Data for this task below:

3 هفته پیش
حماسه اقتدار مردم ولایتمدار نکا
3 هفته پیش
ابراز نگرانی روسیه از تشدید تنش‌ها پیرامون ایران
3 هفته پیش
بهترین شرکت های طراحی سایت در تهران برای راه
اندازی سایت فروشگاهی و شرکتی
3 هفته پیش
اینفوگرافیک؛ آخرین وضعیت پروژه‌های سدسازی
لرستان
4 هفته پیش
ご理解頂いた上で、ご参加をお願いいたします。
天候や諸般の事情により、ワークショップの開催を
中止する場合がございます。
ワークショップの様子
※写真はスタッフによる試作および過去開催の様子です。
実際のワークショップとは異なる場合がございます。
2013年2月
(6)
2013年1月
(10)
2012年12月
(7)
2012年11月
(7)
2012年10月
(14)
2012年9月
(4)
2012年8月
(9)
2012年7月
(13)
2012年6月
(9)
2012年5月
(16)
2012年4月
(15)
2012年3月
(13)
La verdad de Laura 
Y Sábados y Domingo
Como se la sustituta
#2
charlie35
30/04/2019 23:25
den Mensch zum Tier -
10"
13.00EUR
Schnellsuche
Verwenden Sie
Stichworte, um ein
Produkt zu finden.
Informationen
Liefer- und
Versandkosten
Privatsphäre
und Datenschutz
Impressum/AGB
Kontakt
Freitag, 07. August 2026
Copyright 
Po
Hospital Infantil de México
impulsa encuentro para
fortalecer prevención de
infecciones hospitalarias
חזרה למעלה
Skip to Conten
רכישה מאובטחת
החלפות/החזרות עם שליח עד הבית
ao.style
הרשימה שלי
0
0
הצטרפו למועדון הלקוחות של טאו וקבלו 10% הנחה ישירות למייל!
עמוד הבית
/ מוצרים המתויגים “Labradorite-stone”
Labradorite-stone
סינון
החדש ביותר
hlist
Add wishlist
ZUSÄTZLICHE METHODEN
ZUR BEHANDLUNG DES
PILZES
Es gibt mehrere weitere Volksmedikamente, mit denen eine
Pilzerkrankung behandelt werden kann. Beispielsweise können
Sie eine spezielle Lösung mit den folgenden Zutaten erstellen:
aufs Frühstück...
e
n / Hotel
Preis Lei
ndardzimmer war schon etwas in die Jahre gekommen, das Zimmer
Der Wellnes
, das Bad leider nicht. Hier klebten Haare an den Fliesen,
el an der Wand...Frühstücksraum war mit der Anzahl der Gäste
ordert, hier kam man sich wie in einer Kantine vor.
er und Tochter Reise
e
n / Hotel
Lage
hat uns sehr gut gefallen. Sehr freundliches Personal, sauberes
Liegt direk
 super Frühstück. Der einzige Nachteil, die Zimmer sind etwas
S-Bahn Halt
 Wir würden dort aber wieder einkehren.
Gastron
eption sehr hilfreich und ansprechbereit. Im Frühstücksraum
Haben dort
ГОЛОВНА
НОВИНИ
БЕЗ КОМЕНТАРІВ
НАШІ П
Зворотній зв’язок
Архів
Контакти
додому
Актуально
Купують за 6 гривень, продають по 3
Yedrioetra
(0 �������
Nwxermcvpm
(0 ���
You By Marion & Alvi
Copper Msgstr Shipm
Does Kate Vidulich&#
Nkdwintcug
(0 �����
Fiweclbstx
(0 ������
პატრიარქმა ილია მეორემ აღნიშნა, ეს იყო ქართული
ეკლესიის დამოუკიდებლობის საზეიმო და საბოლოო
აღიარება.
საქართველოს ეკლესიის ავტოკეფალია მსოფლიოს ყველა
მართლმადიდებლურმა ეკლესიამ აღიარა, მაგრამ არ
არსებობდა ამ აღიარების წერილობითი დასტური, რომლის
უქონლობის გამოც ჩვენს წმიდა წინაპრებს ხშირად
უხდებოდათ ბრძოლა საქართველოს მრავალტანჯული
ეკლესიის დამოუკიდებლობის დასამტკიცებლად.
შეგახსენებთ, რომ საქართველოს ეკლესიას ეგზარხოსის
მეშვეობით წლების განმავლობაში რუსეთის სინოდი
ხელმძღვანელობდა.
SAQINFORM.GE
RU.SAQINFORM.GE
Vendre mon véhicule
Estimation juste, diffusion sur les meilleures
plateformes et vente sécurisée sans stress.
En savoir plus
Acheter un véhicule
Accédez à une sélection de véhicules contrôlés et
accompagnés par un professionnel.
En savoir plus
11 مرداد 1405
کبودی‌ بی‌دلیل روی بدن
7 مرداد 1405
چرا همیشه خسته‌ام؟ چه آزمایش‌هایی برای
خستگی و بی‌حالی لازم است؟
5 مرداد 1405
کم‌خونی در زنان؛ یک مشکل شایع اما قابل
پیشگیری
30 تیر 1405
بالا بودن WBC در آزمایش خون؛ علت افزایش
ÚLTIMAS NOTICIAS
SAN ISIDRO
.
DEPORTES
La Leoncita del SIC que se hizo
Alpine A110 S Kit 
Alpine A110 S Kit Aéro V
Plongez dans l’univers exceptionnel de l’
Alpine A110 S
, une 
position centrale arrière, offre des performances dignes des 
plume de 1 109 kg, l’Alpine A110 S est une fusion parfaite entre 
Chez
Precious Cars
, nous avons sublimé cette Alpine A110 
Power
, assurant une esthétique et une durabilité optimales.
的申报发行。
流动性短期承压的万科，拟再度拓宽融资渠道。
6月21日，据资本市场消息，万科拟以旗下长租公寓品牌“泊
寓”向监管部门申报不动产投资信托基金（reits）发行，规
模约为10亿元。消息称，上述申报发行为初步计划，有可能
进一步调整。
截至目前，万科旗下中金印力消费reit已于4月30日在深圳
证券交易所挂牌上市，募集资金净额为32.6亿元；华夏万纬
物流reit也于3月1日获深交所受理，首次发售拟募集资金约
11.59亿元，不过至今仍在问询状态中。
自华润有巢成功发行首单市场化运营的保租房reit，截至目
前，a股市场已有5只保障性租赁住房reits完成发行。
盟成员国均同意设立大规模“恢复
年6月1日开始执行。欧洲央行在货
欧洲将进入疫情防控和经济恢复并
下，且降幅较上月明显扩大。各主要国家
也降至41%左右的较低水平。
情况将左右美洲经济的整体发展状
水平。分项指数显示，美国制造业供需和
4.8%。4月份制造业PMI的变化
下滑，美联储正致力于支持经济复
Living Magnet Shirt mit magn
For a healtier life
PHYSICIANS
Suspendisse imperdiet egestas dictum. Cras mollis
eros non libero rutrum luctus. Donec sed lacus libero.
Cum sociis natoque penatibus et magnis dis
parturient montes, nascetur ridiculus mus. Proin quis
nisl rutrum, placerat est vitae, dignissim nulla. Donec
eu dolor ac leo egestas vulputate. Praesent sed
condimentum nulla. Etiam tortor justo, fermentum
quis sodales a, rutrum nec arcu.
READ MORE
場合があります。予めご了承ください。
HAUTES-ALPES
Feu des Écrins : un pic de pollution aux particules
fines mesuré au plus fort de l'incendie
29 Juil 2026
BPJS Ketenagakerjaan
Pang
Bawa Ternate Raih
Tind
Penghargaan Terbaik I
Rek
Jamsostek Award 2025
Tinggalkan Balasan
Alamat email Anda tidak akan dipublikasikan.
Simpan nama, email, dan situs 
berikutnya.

End of Data for this task.

» Exercise prompt: Each of the records should be retyped exactly.

» Your solution:
3 هفته پیش
حماسه اقتدار مردم ولایتمدار نکا
3 هفته پیش
ابراز نگرانی روسیه از تشدید تنش‌ها پیرامون ایران
3 هفته پیش
بهترین شرکت های طراحی سایت در تهران برای راه
اندازی سایت فروشگاهی و شرکتی
3 هفته پیش
اینفوگرافیک؛ آخرین وضعیت پروژه‌های سدسازی
لرستان
4 هفته پیش
ご理解頂いた上で、ご参加をお願いいたします。
天候や諸般の事情により、ワークショップの開催を
中止する場合がございます。
ワークショップの様子
※写真はスタッフによる試作および過去開催の様子です。
実際のワークショップとは異なる場合がございます。
2013年2月
(6)
2013年1月
(10)
2012年12月
(7)
2012年11月
(7)
2012年10月
(14)
2012年9月
(4)
2012年8月
(9)
2012年7月
(13)
2012年6月
(9)
2012年5月
(16)
2012年4月
(15)
2012年3月
(13)
La verdad de Laura 
Y Sábados y Domingo
Como se la sustituta
#2
charlie35
30/04/2019 23:25
den Mensch zum Tier -
10"
13.00EUR
Schnellsuche
Verwenden Sie
Stichworte, um ein
Produkt zu finden.
Informationen
Liefer- und
Versandkosten
Privatsphäre
und Datenschutz
Impressum/AGB
Kontakt
Freitag, 07. August 2026
Copyright 
Po
Hospital Infantil de México
impulsa encuentro para
fortalecer prevención de
infecciones hospitalarias
חזרה למעלה
Skip to Conten
רכישה מאובטחת
החלפות/החזרות עם שליח עד הבית
ao.style
הרשימה שלי
0
0
הצטרפו למועדון הלקוחות של טאו וקבלו 10% הנחה ישירות למייל!
עמוד הבית
/ מוצרים המתויגים “Labradorite-stone”
Labradorite-stone
סינון
החדש ביותר
hlist
Add wishlist
ZUSÄTZLICHE METHODEN
ZUR BEHANDLUNG DES
PILZES
Es gibt mehrere weitere Volksmedikamente, mit denen eine
Pilzerkrankung behandelt werden kann. Beispielsweise können
Sie eine spezielle Lösung mit den folgenden Zutaten erstellen:
aufs Frühstück...
e
n / Hotel
Preis Lei
ndardzimmer war schon etwas in die Jahre gekommen, das Zimmer
Der Wellnes
, das Bad leider nicht. Hier klebten Haare an den Fliesen,
el an der Wand...Frühstücksraum war mit der Anzahl der Gäste
ordert, hier kam man sich wie in einer Kantine vor.
er und Tochter Reise
e
n / Hotel
Lage
hat uns sehr gut gefallen. Sehr freundliches Personal, sauberes
Liegt direk
 super Frühstück. Der einzige Nachteil, die Zimmer sind etwas
S-Bahn Halt
 Wir würden dort aber wieder einkehren.
Gastron
eption sehr hilfreich und ansprechbereit. Im Frühstücksraum
Haben dort
ГОЛОВНА
НОВИНИ
БЕЗ КОМЕНТАРІВ
НАШІ П
Зворотній зв’язок
Архів
Контакти
додому
Актуально
Купують за 6 гривень, продають по 3
Yedrioetra
(0 �������
Nwxermcvpm
(0 ���
You By Marion & Alvi
Copper Msgstr Shipm
Does Kate Vidulich&#
Nkdwintcug
(0 �����
Fiweclbstx
(0 ������
პატრიარქმა ილია მეორემ აღნიშნა, ეს იყო ქართული
ეკლესიის დამოუკიდებლობის საზეიმო და საბოლოო
აღიარება.
საქართველოს ეკლესიის ავტოკეფალია მსოფლიოს ყველა
მართლმადიდებლურმა ეკლესიამ აღიარა, მაგრამ არ
არსებობდა ამ აღიარების წერილობითი დასტური, რომლის
უქონლობის გამოც ჩვენს წმიდა წინაპრებს ხშირად
უხდებოდათ ბრძოლა საქართველოს მრავალტანჯული
ეკლესიის დამოუკიდებლობის დასამტკიცებლად.
შეგახსენებთ, რომ საქართველოს ეკლესიას ეგზარხოსის
მეშვეობით წლების განმავლობაში რუსეთის სინოდი
ხელმძღვანელობდა.
SAQINFORM.GE
RU.SAQINFORM.GE
Vendre mon véhicule
Estimation juste, diffusion sur les meilleures
plateformes et vente sécurisée sans stress.
En savoir plus
Acheter un véhicule
Accédez à une sélection de véhicules contrôlés et
accompagnés par un professionnel.
En savoir plus
11 مرداد 1405
کبودی‌ بی‌دلیل روی بدن
7 مرداد 1405
چرا همیشه خسته‌ام؟ چه آزمایش‌هایی برای
خستگی و بی‌حالی لازم است؟
5 مرداد 1405
کم‌خونی در زنان؛ یک مشکل شایع اما قابل
پیشگیری
30 تیر 1405
بالا بودن WBC در آزمایش خون؛ علت افزایش
ÚLTIMAS NOTICIAS
SAN ISIDRO
.
DEPORTES
La Leoncita del SIC que se hizo
Alpine A110 S Kit 
Alpine A110 S Kit Aéro V
Plongez dans l’univers exceptionnel de l’
Alpine A110 S
, une 
position centrale arrière, offre des performances dignes des 
plume de 1 109 kg, l’Alpine A110 S est une fusion parfaite entre 
Chez
Precious Cars
, nous avons sublimé cette Alpine A110 
Power
, assurant une esthétique et une durabilité optimales.
的申报发行。
流动性短期承压的万科，拟再度拓宽融资渠道。
6月21日，据资本市场消息，万科拟以旗下长租公寓品牌“泊
寓”向监管部门申报不动产投资信托基金（reits）发行，规
模约为10亿元。消息称，上述申报发行为初步计划，有可能
进一步调整。
截至目前，万科旗下中金印力消费reit已于4月30日在深圳
证券交易所挂牌上市，募集资金净额为32.6亿元；华夏万纬
物流reit也于3月1日获深交所受理，首次发售拟募集资金约
11.59亿元，不过至今仍在问询状态中。
自华润有巢成功发行首单市场化运营的保租房reit，截至目
前，a股市场已有5只保障性租赁住房reits完成发行。
盟成员国均同意设立大规模“恢复
年6月1日开始执行。欧洲央行在货
欧洲将进入疫情防控和经济恢复并
下，且降幅较上月明显扩大。各主要国家
也降至41%左右的较低水平。
情况将左右美洲经济的整体发展状
水平。分项指数显示，美国制造业供需和
4.8%。4月份制造业PMI的变化
下滑，美联储正致力于支持经济复
Living Magnet Shirt mit magn
For a healtier life
PHYSICIANS
Suspendisse imperdiet egestas dictum. Cras mollis
eros non libero rutrum luctus. Donec sed lacus libero.
Cum sociis natoque penatibus et magnis dis
parturient montes, nascetur ridiculus mus. Proin quis
nisl rutrum, placerat est vitae, dignissim nulla. Donec
eu dolor ac leo egestas vulputate. Praesent sed
condimentum nulla. Etiam tortor justo, fermentum
quis sodales a, rutrum nec arcu.
READ MORE
場合があります。予めご了承ください。
HAUTES-ALPES
Feu des Écrins : un pic de pollution aux particules
fines mesuré au plus fort de l'incendie
29 Juil 2026
BPJS Ketenagakerjaan
Pang
Bawa Ternate Raih
Tind
Penghargaan Terbaik I
Rek
Jamsostek Award 2025
Tinggalkan Balasan
Alamat email Anda tidak akan dipublikasikan.
Simpan nama, email, dan situs 
berikutnya.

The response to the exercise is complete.